*Saved data entries*.
|---|

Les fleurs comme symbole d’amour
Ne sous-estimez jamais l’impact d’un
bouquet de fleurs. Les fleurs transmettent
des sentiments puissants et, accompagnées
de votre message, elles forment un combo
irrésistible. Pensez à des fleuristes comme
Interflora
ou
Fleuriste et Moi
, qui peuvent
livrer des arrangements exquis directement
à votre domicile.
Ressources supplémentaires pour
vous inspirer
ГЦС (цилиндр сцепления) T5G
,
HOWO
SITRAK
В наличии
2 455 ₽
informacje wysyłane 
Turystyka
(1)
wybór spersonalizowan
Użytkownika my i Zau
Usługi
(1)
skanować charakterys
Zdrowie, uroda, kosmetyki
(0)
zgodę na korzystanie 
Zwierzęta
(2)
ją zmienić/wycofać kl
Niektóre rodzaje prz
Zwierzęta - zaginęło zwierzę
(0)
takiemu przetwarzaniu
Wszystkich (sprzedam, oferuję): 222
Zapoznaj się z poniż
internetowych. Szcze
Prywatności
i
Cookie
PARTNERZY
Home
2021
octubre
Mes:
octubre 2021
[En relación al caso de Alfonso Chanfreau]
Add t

|---|

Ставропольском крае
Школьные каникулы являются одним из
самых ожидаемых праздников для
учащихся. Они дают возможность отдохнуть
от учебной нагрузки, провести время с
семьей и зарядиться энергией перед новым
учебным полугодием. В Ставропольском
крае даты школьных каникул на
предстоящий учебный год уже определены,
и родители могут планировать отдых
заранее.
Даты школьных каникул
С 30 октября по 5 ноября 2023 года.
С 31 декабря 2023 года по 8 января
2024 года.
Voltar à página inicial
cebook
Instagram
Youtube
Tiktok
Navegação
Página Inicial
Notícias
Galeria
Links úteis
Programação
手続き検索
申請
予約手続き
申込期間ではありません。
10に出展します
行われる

|---|

Within the data above, the span starting at the line containing "Les fleurs comme symbole d’amour" and ending at the line containing "skanować charakterys" is to be retyped exactly, with no other lines.

Les fleurs comme symbole d’amour
Ne sous-estimez jamais l’impact d’un
bouquet de fleurs. Les fleurs transmettent
des sentiments puissants et, accompagnées
de votre message, elles forment un combo
irrésistible. Pensez à des fleuristes comme
Interflora
ou
Fleuriste et Moi
, qui peuvent
livrer des arrangements exquis directement
à votre domicile.
Ressources supplémentaires pour
vous inspirer
ГЦС (цилиндр сцепления) T5G
,
HOWO
SITRAK
В наличии
2 455 ₽
informacje wysyłane 
Turystyka
(1)
wybór spersonalizowan
Użytkownika my i Zau
Usługi
(1)
skanować charakterys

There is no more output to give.